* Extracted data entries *

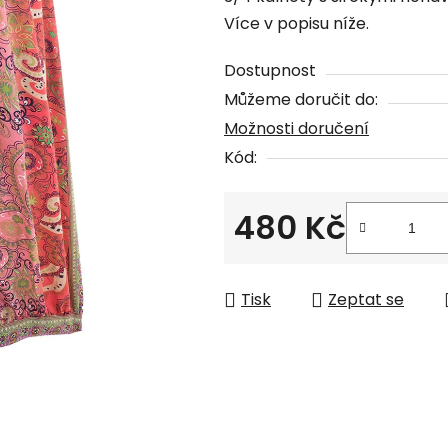
produktu
Více v popisu níže.
je
0,0
Dostupnost
z
Můžeme doručit do:
5
Možnosti doručení
hvězdiček.
Kód:
480 Kč
Měrná cena:
Tisk
Zeptat se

* Your task *
When you copy the data, keep every line exact and leave out each picture.

* Worked solution *
produktu
Více v popisu níže.
je
0,0
Dostupnost
z
Můžeme doručit do:
5
Možnosti doručení
hvězdiček.
Kód:
480 Kč
Měrná cena:
Tisk
Zeptat se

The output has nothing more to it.